En revanche, les espaces de co-working connaissent une nette progression en Romandie. Chez nos voisins alémaniques, le succès escompté n'a pas été au rendez-vous. «C'est une question de temporalité. La Suisse alémanique avait développé ce concept en amont, mais avec la pandémie, ces centres ont dû restreindre leur activité et les gens se sont retrouvés confinés chez eux», analyse l'expert. Ces espaces partagés sont arrivés plus tard en Romandie, pendant la Covid-19, et l'ampleur a pris petit à petit.
Les jeunes diplômés sur le marché du travail
Les jeunes pousses qui débarquent sur le marché de l'emploi sont mieux loties du côté alémanique que romand. Un an après leurs études, les diplômés des hautes écoles romandes gagnent généralement moins et sont plus facilement au chômage que les Suisses-alémaniques. Trois raisons sont avancées selon notre expert.

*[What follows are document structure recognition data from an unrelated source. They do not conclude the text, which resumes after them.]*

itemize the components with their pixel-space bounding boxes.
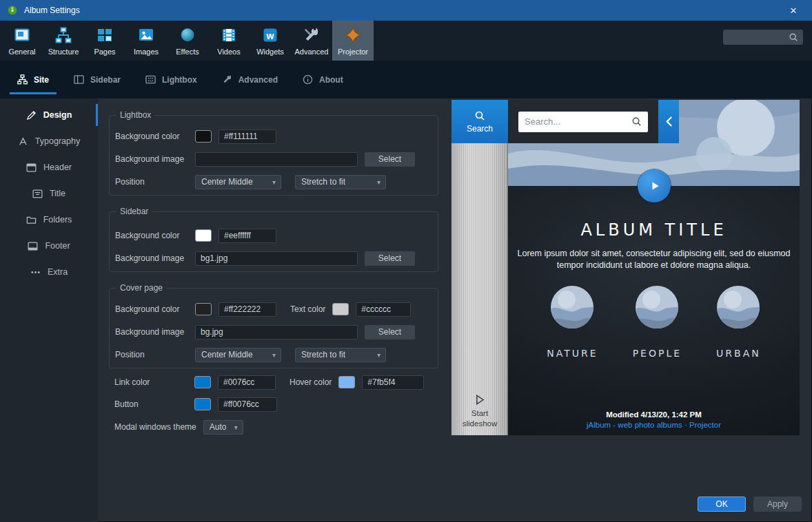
toolbar-item-effects[interactable]: Effects <box>167 21 208 61</box>
tab-lightbox[interactable]: Lightbox <box>136 61 206 98</box>
toolbar-item-label: Advanced <box>295 48 329 56</box>
folder-thumb-nature[interactable]: NATURE <box>547 286 598 359</box>
lightbox-background-image-input[interactable] <box>195 152 358 167</box>
lightbox-position-select[interactable]: Center Middle ▾ <box>195 175 281 189</box>
preview-search-input[interactable] <box>525 116 627 127</box>
toolbar-item-videos[interactable]: Videos <box>208 21 250 61</box>
nav-item-extra[interactable]: Extra <box>0 259 98 285</box>
hover-color-swatch[interactable] <box>338 376 355 388</box>
nav-item-footer[interactable]: Footer <box>0 233 98 259</box>
toolbar-item-label: Effects <box>176 48 199 56</box>
chevron-down-icon: ▾ <box>373 351 380 359</box>
nav-item-header[interactable]: Header <box>0 154 98 180</box>
toolbar-item-structure[interactable]: Structure <box>43 21 84 61</box>
sidebar-background-color-swatch[interactable] <box>195 229 212 242</box>
cover-background-color-swatch[interactable] <box>195 303 212 315</box>
toolbar-item-advanced[interactable]: Advanced <box>291 21 332 61</box>
lightbox-background-color-swatch[interactable] <box>195 130 212 143</box>
projector-icon <box>344 26 362 45</box>
link-color-input[interactable] <box>218 375 276 390</box>
ellipsis-icon <box>30 267 41 278</box>
lightbox-background-color-input[interactable] <box>219 129 276 144</box>
modal-theme-select[interactable]: Auto ▾ <box>203 420 243 435</box>
start-slideshow-button[interactable]: Start slideshow <box>451 394 508 428</box>
background-image-label: Background image <box>115 154 188 164</box>
lightbox-background-image-select-button[interactable]: Select <box>365 152 415 167</box>
cover-background-color-input[interactable] <box>219 302 276 317</box>
tab-site[interactable]: Site <box>8 61 58 98</box>
app-icon <box>7 5 18 16</box>
cover-position-select[interactable]: Center Middle ▾ <box>195 348 281 362</box>
lightbox-group: Lightbox Background color Background ima… <box>109 115 438 196</box>
tab-label: Sidebar <box>90 75 121 85</box>
nav-item-design[interactable]: Design <box>0 102 98 128</box>
toolbar-item-projector[interactable]: Projector <box>332 21 374 61</box>
cover-background-image-select-button[interactable]: Select <box>365 325 415 340</box>
ok-button[interactable]: OK <box>698 497 746 512</box>
cover-text-color-swatch[interactable] <box>332 303 349 315</box>
tab-about[interactable]: About <box>294 61 352 98</box>
projector-link[interactable]: Projector <box>689 421 721 429</box>
preview-collapse-button[interactable] <box>658 100 679 143</box>
hover-color-label: Hover color <box>290 377 332 387</box>
sidebar-background-image-input[interactable] <box>195 251 358 266</box>
nav-item-title[interactable]: Title <box>0 180 98 207</box>
tab-label: About <box>319 75 343 85</box>
preview-play-button[interactable] <box>638 169 671 202</box>
toolbar-item-general[interactable]: General <box>1 21 43 61</box>
cover-text-color-input[interactable] <box>356 302 411 317</box>
modal-theme-row: Modal windows theme Auto ▾ <box>114 419 445 435</box>
play-icon <box>648 180 660 192</box>
sidebar-group: Sidebar Background color Background imag… <box>109 211 438 272</box>
info-icon <box>303 74 313 85</box>
projector-tab-bar: Site Sidebar Lightbox Advanced About <box>0 61 812 98</box>
pages-icon <box>96 26 114 45</box>
folder-icon <box>26 215 37 225</box>
folder-thumb-image <box>717 286 760 328</box>
tab-label: Lightbox <box>162 75 197 85</box>
nav-item-label: Extra <box>48 267 68 277</box>
chevron-down-icon: ▾ <box>268 351 276 359</box>
apply-button[interactable]: Apply <box>753 497 802 512</box>
toolbar-item-label: Pages <box>94 48 115 56</box>
group-title: Cover page <box>116 283 166 293</box>
folder-thumb-urban[interactable]: URBAN <box>716 286 761 359</box>
tab-label: Site <box>34 75 49 85</box>
nav-item-folders[interactable]: Folders <box>0 207 98 233</box>
cover-background-image-input[interactable] <box>195 325 358 340</box>
chevron-down-icon: ▾ <box>268 178 276 186</box>
folder-thumb-image <box>636 286 678 328</box>
background-color-label: Background color <box>115 132 188 141</box>
toolbar-item-label: Widgets <box>256 48 284 56</box>
lightbox-stretch-select[interactable]: Stretch to fit ▾ <box>295 175 386 189</box>
background-image-label: Background image <box>115 253 188 263</box>
nav-item-typography[interactable]: Typography <box>0 128 98 154</box>
folder-label: PEOPLE <box>633 348 682 359</box>
structure-icon <box>54 26 72 45</box>
link-color-swatch[interactable] <box>194 376 211 388</box>
album-description: Lorem ipsum dolor sit amet, consectetur … <box>516 248 793 271</box>
hover-color-input[interactable] <box>362 375 424 390</box>
preview-top-bar: Search <box>451 100 679 143</box>
tab-sidebar[interactable]: Sidebar <box>65 61 130 98</box>
jalbum-link[interactable]: jAlbum - web photo albums <box>587 421 682 429</box>
widgets-icon: w <box>261 26 279 45</box>
images-icon <box>137 26 155 45</box>
toolbar-item-pages[interactable]: Pages <box>84 21 125 61</box>
toolbar-search-input[interactable] <box>728 32 789 42</box>
sidebar-background-image-select-button[interactable]: Select <box>365 251 415 266</box>
nav-item-label: Design <box>43 110 72 120</box>
close-icon[interactable]: ✕ <box>782 0 805 21</box>
folder-thumb-people[interactable]: PEOPLE <box>633 286 682 359</box>
button-color-swatch[interactable] <box>194 398 211 410</box>
cover-stretch-select[interactable]: Stretch to fit ▾ <box>295 348 386 362</box>
sidebar-background-color-input[interactable] <box>219 229 276 243</box>
button-color-input[interactable] <box>218 397 277 412</box>
toolbar-item-images[interactable]: Images <box>125 21 167 61</box>
background-color-label: Background color <box>115 304 188 314</box>
nav-item-label: Footer <box>45 241 70 251</box>
tab-advanced[interactable]: Advanced <box>213 61 287 98</box>
preview-search-button[interactable]: Search <box>451 100 508 143</box>
toolbar-item-widgets[interactable]: w Widgets <box>250 21 291 61</box>
site-icon <box>17 74 28 85</box>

Premièrement, les Romands sont en moyenne plus jeunes lorsqu'ils commencent à travailler. La raison? Les Alémaniques accordent une importance de taille à l'apprentissage, puis se dirigent dans un second temps vers les études supérieures. Ils alignent les cours du soir ou allongent la durée de leur formation (par exemple un Bachelor sur 4 ans) en travaillant en parallèle. Ils acquièrent ainsi de l'expérience. Du côté romand, les jeunes privilégient directement la voie gymnasiale, sans forcément passer par la case stage. «Plus jeunes, avec moins d'expérience, les Romands sont automatiquement moins rémunérés», conclut l'expert.
Mais ce n'est pas tout. Les rémunérations varient nettement d'une région à l'autre. «Les salaires, excepté à Genève, sont habituellement plus bas en Romandie qu’en Suisse alémanique. Bâle, Zurich et Berne paient plus que Lausanne, Neuchâtel ou Fribourg. Seule une trentaine de kilomètres sépare Berne de Fribourg, pourtant les salaires divergent grandement.»
Finalement, la différence salariale s'explique aussi par le niveau de langue. «Du côté alémanique, les jeunes ont plus facilement tendance à être trilingue (français-anglais-allemand). Sans compter que la première langue de travail en Suisse reste l’allemand et que l'Allemagne, première puissance économique de l'Union européenne, est le principal client de la Suisse (même en Romandie).
... Alors, convaincu, on fait ses valises?